INPUT RECORDS
-------

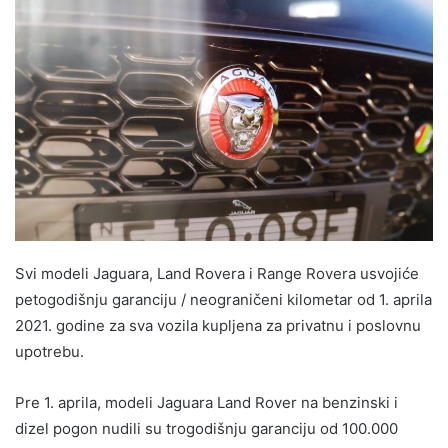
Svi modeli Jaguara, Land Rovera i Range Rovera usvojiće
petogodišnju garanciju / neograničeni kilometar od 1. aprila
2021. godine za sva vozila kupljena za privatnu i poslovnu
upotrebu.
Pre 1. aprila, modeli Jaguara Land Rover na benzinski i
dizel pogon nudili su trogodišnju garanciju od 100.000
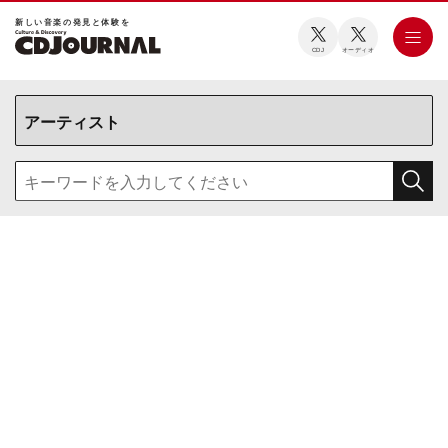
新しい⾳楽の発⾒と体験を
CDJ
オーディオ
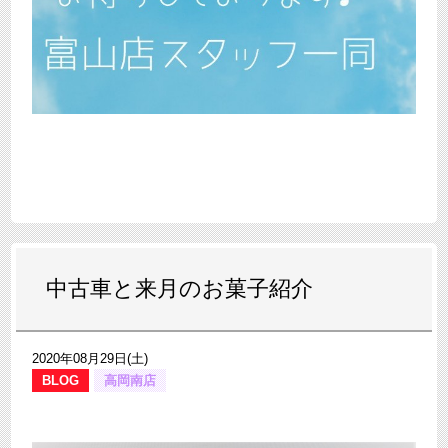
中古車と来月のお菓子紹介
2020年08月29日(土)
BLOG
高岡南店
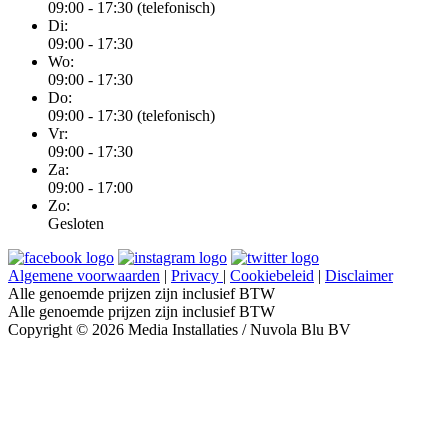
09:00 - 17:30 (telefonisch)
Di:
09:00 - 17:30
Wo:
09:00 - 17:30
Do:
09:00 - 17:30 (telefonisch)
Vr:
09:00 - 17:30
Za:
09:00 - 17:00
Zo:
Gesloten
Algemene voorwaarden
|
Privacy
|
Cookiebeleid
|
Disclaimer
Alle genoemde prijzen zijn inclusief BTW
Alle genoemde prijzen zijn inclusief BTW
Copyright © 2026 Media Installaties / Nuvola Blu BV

-------

WORK INSTRUCTION
Leaving out the images, repeat the listing above exactly.

EXERCISE RESPONSE
Svi modeli Jaguara, Land Rovera i Range Rovera usvojiće
petogodišnju garanciju / neograničeni kilometar od 1. aprila
2021. godine za sva vozila kupljena za privatnu i poslovnu
upotrebu.
Pre 1. aprila, modeli Jaguara Land Rover na benzinski i
dizel pogon nudili su trogodišnju garanciju od 100.000
新しい⾳楽の発⾒と体験を
CDJ
オーディオ
中古車と来月のお菓子紹介
2020年08月29日(土)
BLOG
高岡南店
09:00 - 17:30 (telefonisch)
Di:
09:00 - 17:30
Wo:
09:00 - 17:30
Do:
09:00 - 17:30 (telefonisch)
Vr:
09:00 - 17:30
Za:
09:00 - 17:00
Zo:
Gesloten
Algemene voorwaarden
|
Privacy
|
Cookiebeleid
|
Disclaimer
Alle genoemde prijzen zijn inclusief BTW
Alle genoemde prijzen zijn inclusief BTW
Copyright © 2026 Media Installaties / Nuvola Blu BV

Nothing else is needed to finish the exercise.